It is no news that for decades, Indian higher education has been under the hegemonic control of academics loyal to the red flag. And given the well-accepted premise in politics that dominant powers love status quo, the Left’s critique and vehement opposition to the proposed Higher Education Commission Bill and other reforms are hardly surprising. It only denotes the declining hegemony of the Left and the rising prominence of the Right.
While there is nothing wrong with adhering to a particular ideological orientation, but what is enraging is the blatant use of state agency to consolidate the Left’s hegemony in academia. This was done to create and sustain a massive cadre of ideologically driven academicians as propaganda machines in the system.
The free run of the Left, however, did not come from them possessing formal power but by the default operation of what Rajni Kothari famously described as ‘The Congress System’. This alluded to the remarkable openness and plurality put in place by the Congress party at its organisational levels, the raison d’être of which lay in the perception of sharing the spoils to avoid being disposed of power. And the Left was an undisputed gainer of the spoils it got in the higher education sector.
The doling out of rewards to the red card holders and the consequent rotting of the systems was done through a top-down approach with the ministry of human resources, the UGC, and numerous committees and commissions under the chairmanship of supposedly ’eminent’ Left-wingers.
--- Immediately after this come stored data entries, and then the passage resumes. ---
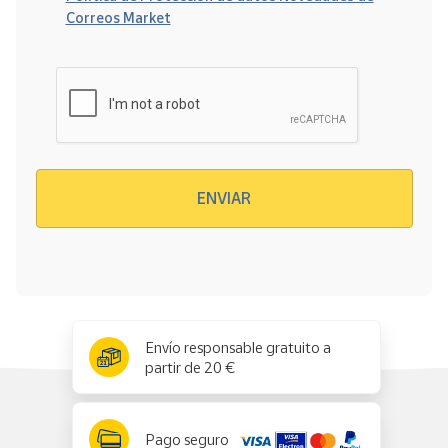
Correos Market
Verificación reCAPTCHA
ENVIAR
x
✕
Envío responsable gratuito a
partir de 20 €
Pago seguro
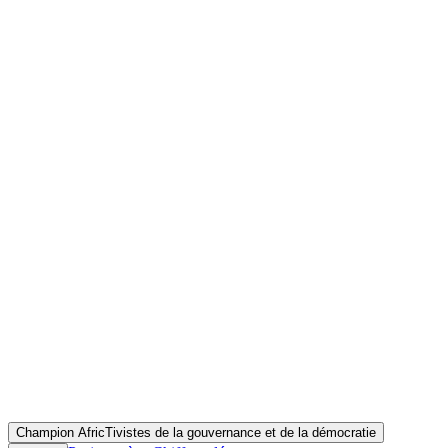
Accueil
Initiatives
Objectif(s)
Renforcer la démocratie, l'État de droit et les droits de l'Homme en
Afrique à travers la promotion et la défense des principes
fondamentaux de la CADEG, en distinguant un acteur ou une entité
ayant eu un impact transformateur dans les processus de
démocratisation entre 2012 et 2023.
Champion AfricTivistes de la gouvernance et de la démocratie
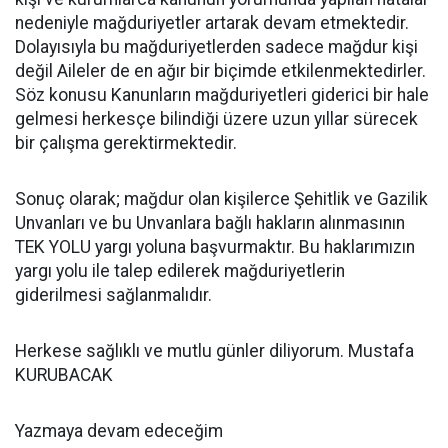
nedeniyle mağduriyetler artarak devam etmektedir.
Dolayısıyla bu mağduriyetlerden sadece mağdur kişi
değil Aileler de en ağır bir biçimde etkilenmektedirler.
Söz konusu Kanunların mağduriyetleri giderici bir hale
gelmesi herkesçe bilindiği üzere uzun yıllar sürecek
bir çalışma gerektirmektedir.
Sonuç olarak; mağdur olan kişilerce Şehitlik ve Gazilik
Unvanları ve bu Unvanlara bağlı hakların alınmasının
TEK YOLU yargı yoluna başvurmaktır. Bu haklarımızın
yargı yolu ile talep edilerek mağduriyetlerin
giderilmesi sağlanmalıdır.
Herkese sağlıklı ve mutlu günler diliyorum. Mustafa
KURUBACAK
Yazmaya devam edeceğim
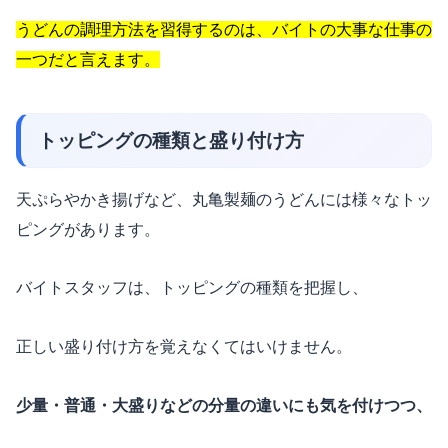
うどんの調理方法を習得するのは、バイトの大事な仕事の
一つだと言えます。
トッピングの種類と盛り付け方
天ぷらやかき揚げなど、丸亀製麺のうどんには様々なトッ
ピングがあります。
バイトスタッフは、トッピングの種類を把握し、
正しい盛り付け方を覚えなくてはいけません。
少量・普通・大盛りなどの分量の違いにも気を付けつつ、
Contemptuous of the non-Left academia, and fully dismissive of alternative opinions, these commissions, in most of the cases, never even bothered to visit institutions of higher learning across the country to understand the issues they were grappling with. The preferred modus operandi was to consult members from their own ideological persuasions (or cadres) who, interestingly, would also double up as trade-union leaders in their respective universities. Shorn of real voices, the reforms never came close to fruition albeit in the process both the standards as well as the ideals of higher education simply went for a toss.
It is natural, then, that any attempts towards resuscitating the system and that too by the Right-wing would only generate loud reactions. Of course, the current political dispensation is no different from its predecessors in its obsession with top-down reforms in the sector. In fact, some of the schemes like granting autonomy to institutions of higher learning without even understanding their peculiarities or consulting the stakeholders appear to be retrogressive and ideologically driven. Let me highlight a few realities of the Indian higher education sector.
All the undergraduate colleges in India suffer from a malaise of inherent looseness of procedures, operations and multiple windows of administration ranging from the MHRD to the UGC to governing bodies (comprising usually of nonacademic members). There seems to be no clarity on rules and regulations. No one knows who the real authorities are and who should teachers and students look up to. It is astonishing to note that a letter highlighting some of the alleged violations of norms written to the MHRD minister by the staff association of an elite and highly ranked college at the University of Delhi resulted in a show cause notice from the chairperson of the governing body of the college.
In many cases, guidelines issued by one agency often gets contradicted, even overridden, by the other. Between 2008 and 2018, the UGC came up with at least five notifications on the maintenance of academic standards in higher education, with each subsequent notification overriding its predecessor. The weakness of the guidelines meant that by the time institutions could adopt one, it got either withdrawn or overridden. In the last decade, Delhi University alone has seen at least three different curriculum framework changes. As usual, all of these were thrust on the colleges without even bothering to understand their willingness, capacities or even limitations in carrying them out.
Bereft of even the most basic facilities and infrastructural requirements, colleges across the country present a dismal picture. The lackadaisical and casual approach with which the teaching staff in the colleges are treated is a story in itself. A peep into the staff rooms of most colleges reveals that even the waiting rooms at railway platforms are much cleaner (thanks to the Swachh Bharat Abhiyan) and technologically better equipped.
Anyone working in the system can vouch for my claim that organising a seminar in a college is more tedious than making arrangements for a marriage at home. The recruitment and training of the non-teaching staff is yet another dimension of this sorry state of affairs in the colleges. At a time when managerialism has become the sine qua non of academic institutions all over the world, we are still stuck with the archaic babudom whose primary focus is to delay all attempts of innovation and enterprise. To expect young, bright and talented people to work and excel in such conditions is wishful thinking.
Leadership is key to propelling institutions towards eminence and the role of the head of colleges becomes immensely significant. The question here is not who should be in charge of a college, but what kind of people should be entrusted with such critical responsibilities. Do we need pure academicians to head colleges, or do we need pure administrators, or a combination of both? Given the enormity of tasks and complexities involved in dealing with young minds, the need of the hour may require a blend of academic, managerial as well as administrative skills. The person must be able to understand and work on roles, formal relationships, teams, rules, and policies while focusing on people and their needs, skills, and attitudes. Unfortunately, educational reforms by successive governments have been oblivious to these needs, and that is primarily because of the lack of assessments at institutional levels. What reforms in the higher education space need is a bottom-up approach.
Dr Chandrachur Singh, PhD Birmingham (UK) teaches at Hindu College, University of Delhi. Views expressed are personal.